Last Updated: 28 April 2022


IN THE DISTRICT COURT AT NEW PLYMOUTH

I TE KŌTI-Ā-ROHE KI NGĀMOTU
CRI-2020-043-001457
CRI-2020-043-002058

DEPARTMENT OF INTERNAL AFFAIRS
DEPARTMENT OF CORRECTIONS
Prosecutors

v

DAVID GEOFFREY ABRAHAM
Defendant

Hearing:
29 June 2021
Appearances:
G Milne for the Prosecutor Department of Internal Affairs
N Bradley-Archer for the Prosecutor Department of Corrections N Laird for the Defendant
Judgment:
29 June 2021

NOTES OF JUDGE G F HIKAKA ON SENTENCING


[1] Mr Abraham, you are 48 years of age. You are for sentence today on 13 charges. Twelve of the charges are under the Films, Videos and Publications Classification Act 1993. Three of them charge that you distributed objectionable publications using various digital platforms. Nine of the charges relate to you being in possession of objectionable publications.

[2] The final charge is that you breached release conditions by entering an area you were prohibited from entering without prior written approval of your probation officer. It appears, by way of clarification received this morning, that you went to your mother’s address and your mother lives within an area that makes access

DEPARTMENT OF INTERNAL AFFAIRS v DAVID GEOFFREY ABRAHAM [2021] NZDC 12877 [29 June 2021]

to schools and such other places children frequent. That was essentially what that condition was aimed at; in other words, keeping you out of those sorts of areas.


[3] The most concerning of the charges you are to be sentenced on is the distribution of objectionable material.
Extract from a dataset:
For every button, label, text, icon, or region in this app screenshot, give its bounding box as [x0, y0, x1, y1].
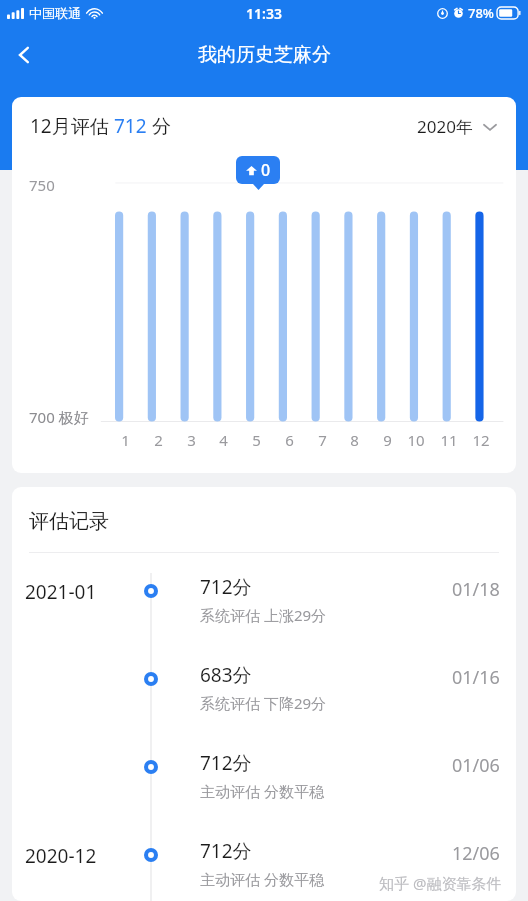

Those charges, and they are all representative, carry a maximum penalty of 14 years’ imprisonment. The nine charges of possessing such material carry a maximum penalty of 10 years’ imprisonment. Breach of release conditions has a maximum penalty of one year’s imprisonment.

[4] I have considered the law and submissions with reference to impact on victims, your previous convictions, the advice to court report, the s 27 of the Sentencing Act 2002 report, letters that you have written to the presiding judge, police and Internal Affairs, correspondence from your alcohol and drug counsellor, a letter you wrote to your counsel advising of the progress you have made during your time remanded in custody, documents relating to The Bible correspondence courses you are undertaking, and information regarding the nine counselling sessions you had undertaken at the time the report relating to them was dated. That report refers to your improving mental health, that you have been involved with cognitive behavioural therapy and dialectical behaviour therapy. A lot of those documents relate to things you have done while remanded in custody.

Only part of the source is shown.